Task statement:
Copy nothing but the lines below running from the line containing "Identify the location of WordPress." through the line containing "The width and height of the screenshot is (695, 2576).", both end lines included.
#### Material shown
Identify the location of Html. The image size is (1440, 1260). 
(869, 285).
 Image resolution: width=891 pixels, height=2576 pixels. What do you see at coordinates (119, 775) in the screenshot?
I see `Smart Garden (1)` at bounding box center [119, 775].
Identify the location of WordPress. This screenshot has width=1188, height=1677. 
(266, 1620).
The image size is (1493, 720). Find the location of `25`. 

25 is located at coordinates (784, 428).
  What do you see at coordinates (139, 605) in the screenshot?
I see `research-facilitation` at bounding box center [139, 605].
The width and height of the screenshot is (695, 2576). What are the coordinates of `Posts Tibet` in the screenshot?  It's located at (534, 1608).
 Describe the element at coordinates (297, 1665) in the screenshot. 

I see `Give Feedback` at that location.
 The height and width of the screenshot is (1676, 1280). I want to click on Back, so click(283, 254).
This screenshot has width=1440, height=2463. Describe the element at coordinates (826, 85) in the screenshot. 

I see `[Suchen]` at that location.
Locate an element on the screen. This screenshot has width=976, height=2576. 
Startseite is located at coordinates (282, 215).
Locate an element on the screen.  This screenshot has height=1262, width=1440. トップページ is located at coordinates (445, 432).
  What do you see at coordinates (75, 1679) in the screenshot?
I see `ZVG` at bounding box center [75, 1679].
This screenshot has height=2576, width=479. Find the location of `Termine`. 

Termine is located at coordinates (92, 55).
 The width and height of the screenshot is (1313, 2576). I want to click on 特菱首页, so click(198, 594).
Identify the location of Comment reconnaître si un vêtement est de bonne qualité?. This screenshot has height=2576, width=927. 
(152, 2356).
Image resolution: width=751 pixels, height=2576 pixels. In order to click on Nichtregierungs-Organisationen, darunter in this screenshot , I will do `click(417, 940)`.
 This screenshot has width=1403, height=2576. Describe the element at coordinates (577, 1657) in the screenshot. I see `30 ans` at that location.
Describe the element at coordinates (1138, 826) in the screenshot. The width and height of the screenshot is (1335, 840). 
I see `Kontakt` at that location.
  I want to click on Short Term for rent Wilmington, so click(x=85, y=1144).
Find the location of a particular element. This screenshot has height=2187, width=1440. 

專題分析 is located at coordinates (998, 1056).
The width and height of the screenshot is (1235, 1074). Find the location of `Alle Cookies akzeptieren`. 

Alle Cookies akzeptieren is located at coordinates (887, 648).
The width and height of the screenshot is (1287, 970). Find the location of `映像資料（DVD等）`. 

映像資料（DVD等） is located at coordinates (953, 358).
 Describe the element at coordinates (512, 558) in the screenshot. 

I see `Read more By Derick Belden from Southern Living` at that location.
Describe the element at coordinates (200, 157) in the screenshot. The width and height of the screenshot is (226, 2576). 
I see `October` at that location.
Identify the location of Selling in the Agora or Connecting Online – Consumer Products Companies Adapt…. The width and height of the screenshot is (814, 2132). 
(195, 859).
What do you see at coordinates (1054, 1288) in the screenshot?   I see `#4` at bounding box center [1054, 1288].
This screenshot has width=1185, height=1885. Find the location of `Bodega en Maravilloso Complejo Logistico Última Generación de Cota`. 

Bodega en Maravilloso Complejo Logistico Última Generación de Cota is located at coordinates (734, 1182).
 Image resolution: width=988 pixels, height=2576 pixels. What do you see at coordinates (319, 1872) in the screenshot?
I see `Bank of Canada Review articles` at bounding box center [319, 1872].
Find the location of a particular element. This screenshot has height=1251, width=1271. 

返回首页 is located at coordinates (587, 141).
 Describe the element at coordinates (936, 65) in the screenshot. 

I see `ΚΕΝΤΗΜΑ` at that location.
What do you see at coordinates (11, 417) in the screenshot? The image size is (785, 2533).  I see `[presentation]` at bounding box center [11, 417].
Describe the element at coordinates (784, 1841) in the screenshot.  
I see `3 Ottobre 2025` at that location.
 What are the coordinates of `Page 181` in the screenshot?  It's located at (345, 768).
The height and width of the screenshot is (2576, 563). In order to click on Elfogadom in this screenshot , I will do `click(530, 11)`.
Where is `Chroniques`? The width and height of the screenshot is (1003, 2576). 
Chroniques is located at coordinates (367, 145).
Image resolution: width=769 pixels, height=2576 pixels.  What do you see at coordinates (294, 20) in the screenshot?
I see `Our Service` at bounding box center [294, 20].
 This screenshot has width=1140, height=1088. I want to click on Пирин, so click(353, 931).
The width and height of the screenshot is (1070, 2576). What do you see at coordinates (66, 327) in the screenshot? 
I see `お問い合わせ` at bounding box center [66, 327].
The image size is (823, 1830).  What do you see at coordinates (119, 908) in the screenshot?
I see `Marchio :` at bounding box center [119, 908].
########
Your response:
Identify the location of WordPress. This screenshot has width=1188, height=1677. 
(266, 1620).
The image size is (1493, 720). Find the location of `25`. 

25 is located at coordinates (784, 428).
  What do you see at coordinates (139, 605) in the screenshot?
I see `research-facilitation` at bounding box center [139, 605].
The width and height of the screenshot is (695, 2576). What are the coordinates of `Posts Tibet` in the screenshot?  It's located at (534, 1608).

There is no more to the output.